The people of the United States have spoken: Joseph R. Biden Jr. will be the 46th president of our 244-year-old democracy.
The people have spoken: For the first time in our history, a woman is vice president-elect. For the first time in our history, a woman of color — her parents are immigrants from Jamaica and India — will hold the nation’s second-highest office.
Let us pause to reflect on this astonishing moment in history.
And then there’s this reality. The people have spoken — but not with one voice.
Biden won the popular vote with a record 74.4 million, as of Saturday. But let’s not forget that President Donald J. Trump gathered 70.3 million votes.
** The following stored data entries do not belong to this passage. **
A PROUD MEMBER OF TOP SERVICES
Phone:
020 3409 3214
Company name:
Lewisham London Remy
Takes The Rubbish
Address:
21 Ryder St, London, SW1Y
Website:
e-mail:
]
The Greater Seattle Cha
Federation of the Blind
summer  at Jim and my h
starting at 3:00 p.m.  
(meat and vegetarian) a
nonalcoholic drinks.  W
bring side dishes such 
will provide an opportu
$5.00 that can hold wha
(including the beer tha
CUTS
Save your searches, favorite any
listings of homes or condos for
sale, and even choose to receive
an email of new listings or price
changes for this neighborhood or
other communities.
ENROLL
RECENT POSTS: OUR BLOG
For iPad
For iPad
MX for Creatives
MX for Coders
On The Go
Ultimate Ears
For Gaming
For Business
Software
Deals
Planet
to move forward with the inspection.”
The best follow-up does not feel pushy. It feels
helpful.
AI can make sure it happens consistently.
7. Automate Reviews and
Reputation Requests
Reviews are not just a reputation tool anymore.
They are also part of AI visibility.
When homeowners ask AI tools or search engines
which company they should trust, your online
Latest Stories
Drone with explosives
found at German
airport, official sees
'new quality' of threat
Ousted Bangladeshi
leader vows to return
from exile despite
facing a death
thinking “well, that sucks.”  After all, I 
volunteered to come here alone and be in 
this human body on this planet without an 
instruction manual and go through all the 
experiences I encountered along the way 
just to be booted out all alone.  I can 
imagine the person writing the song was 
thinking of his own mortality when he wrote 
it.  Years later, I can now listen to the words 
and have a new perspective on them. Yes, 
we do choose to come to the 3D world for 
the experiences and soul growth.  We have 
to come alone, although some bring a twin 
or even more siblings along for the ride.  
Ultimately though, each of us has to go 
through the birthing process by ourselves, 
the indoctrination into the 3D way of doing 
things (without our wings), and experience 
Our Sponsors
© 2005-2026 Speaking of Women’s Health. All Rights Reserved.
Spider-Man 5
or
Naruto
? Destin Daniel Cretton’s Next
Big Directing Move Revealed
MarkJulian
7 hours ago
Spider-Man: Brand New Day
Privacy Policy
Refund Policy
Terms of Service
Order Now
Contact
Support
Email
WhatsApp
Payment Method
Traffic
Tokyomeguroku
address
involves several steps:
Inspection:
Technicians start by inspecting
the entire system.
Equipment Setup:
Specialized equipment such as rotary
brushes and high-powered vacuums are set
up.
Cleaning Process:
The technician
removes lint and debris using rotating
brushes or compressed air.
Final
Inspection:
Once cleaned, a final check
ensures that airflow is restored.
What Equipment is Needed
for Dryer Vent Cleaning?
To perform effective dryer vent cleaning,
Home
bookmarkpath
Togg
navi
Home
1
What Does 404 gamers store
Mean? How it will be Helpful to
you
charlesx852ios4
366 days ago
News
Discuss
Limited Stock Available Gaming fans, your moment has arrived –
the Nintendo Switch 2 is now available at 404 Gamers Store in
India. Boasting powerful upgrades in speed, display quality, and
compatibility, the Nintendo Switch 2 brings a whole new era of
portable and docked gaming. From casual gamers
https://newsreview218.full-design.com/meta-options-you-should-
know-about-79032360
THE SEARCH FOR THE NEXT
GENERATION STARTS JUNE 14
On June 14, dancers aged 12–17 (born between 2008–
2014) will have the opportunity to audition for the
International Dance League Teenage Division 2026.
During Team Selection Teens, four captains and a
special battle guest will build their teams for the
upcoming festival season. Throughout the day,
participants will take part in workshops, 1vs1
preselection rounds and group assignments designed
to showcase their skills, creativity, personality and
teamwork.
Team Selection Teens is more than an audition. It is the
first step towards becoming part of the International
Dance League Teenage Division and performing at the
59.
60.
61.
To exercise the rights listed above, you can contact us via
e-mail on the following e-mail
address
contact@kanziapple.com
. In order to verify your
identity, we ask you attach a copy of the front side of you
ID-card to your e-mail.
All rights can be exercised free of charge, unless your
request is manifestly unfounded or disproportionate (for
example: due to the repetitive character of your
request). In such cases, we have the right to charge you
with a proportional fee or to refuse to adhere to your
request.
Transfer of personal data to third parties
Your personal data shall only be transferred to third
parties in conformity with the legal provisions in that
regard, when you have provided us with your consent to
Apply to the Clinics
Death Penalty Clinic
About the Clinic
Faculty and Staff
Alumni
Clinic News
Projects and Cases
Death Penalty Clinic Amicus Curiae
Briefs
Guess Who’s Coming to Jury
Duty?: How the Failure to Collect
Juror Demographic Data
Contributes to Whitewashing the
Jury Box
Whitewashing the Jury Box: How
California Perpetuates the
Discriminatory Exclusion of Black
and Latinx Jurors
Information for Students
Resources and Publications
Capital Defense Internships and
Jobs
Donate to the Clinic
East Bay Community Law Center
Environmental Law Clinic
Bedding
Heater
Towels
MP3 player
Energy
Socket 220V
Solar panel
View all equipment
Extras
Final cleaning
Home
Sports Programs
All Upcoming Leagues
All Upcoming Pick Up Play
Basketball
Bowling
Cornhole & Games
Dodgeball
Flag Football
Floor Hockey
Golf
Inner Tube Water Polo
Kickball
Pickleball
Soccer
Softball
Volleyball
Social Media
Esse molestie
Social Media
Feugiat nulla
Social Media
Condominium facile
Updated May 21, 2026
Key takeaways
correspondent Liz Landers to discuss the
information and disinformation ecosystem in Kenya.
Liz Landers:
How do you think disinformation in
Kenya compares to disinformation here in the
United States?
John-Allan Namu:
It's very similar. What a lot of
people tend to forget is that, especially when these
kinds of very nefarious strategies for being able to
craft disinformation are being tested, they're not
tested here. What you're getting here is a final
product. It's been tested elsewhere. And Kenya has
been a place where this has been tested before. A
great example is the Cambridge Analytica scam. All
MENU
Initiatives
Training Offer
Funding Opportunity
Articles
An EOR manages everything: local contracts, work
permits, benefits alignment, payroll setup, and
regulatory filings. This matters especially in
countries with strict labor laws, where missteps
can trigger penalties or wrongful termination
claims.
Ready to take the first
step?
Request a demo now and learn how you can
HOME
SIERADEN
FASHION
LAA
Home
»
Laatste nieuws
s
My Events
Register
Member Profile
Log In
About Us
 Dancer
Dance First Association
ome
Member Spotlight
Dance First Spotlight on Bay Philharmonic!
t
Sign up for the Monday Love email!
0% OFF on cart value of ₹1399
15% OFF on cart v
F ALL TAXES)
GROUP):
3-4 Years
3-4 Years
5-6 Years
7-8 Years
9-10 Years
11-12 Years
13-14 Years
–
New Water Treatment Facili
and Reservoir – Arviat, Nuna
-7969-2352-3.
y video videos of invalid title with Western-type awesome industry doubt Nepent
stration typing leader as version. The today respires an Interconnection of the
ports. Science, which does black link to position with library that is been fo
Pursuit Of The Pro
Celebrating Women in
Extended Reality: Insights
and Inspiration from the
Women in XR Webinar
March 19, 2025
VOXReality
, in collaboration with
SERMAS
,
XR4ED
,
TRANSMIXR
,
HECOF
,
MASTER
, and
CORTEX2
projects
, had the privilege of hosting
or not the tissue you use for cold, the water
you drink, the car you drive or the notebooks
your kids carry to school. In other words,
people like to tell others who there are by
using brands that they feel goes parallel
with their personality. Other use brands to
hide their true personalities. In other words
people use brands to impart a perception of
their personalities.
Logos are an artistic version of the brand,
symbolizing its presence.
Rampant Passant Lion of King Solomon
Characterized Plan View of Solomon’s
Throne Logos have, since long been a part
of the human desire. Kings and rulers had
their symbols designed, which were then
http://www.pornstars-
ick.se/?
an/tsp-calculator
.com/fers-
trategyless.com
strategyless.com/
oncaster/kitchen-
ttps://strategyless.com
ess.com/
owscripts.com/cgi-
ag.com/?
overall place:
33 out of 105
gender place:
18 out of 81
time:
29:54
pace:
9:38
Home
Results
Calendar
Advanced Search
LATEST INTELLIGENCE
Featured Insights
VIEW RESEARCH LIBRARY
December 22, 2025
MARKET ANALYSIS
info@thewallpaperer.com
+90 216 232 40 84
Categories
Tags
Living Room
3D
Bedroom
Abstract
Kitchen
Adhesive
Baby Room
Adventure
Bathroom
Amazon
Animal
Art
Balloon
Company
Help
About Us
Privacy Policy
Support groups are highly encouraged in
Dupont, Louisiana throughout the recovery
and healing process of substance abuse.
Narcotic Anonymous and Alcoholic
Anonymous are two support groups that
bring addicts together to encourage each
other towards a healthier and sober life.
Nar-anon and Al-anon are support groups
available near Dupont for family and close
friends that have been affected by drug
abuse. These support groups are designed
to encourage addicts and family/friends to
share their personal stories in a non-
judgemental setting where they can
That is not insignificant.
President Trump is challenging the counting of votes in several states, as is his right. Let the legal system sort out the process. We do not believe widespread, unsubstantiated, fraud led to his defeat. Whether it was his policies or his personality, he was not the choice by most Americans to be their leader for another four years.
This is a harsh repudiation for the man who attracted enthusiastic thousands to his rallies, even during the pandemic.
But the vote was not the landslide Democrats hoped for.
A substantial portion of the population of our country sees Trump as the better equipped person to lead through the next four years, and their perspective cannot be ignored.
The divide is great, the challenge to unite these 50 states even greater. But that’s what is called for in the weeks, months, and years ahead.
President-elect Biden embodies the dignity and compassion this country needs to move forward. He needs to represent the country as a whole, not just those who invested their trust in a vote.
In Connecticut, a reliably blue state, we could feel vindicated in the outcome of this presidential election. Biden won our state and its seven electoral college votes. (Not enough to change an outcome, but we still count them proudly.) Gov. Ned Lamont was an early supporter of Biden, and that likely won’t be overlooked. Biden knows our state: His son Hunter attended Yale University (at the encouragement of now-U.S. Rep. Rosa DeLauro).
This is a big ask — differences have grown ever more rancorous in recent months — the way forward is up to each of us. Look for our common ground.
Are we not all affected by the coronavirus pandemic that has killed more than 237,000 of our fellow Americans, so far, and is surging anew this fall? Are we not all impacted by the economic upheaval, caused in no small part by the pandemic? Are we not all responsible for examining the racial and economic inequalities underlying our society? With record hurricanes and wildfires threatening lives, are we not all facing dire environmental consequences of inaction?
Are we not all in this together?
Let us move forward as a country, united. Let us be our best.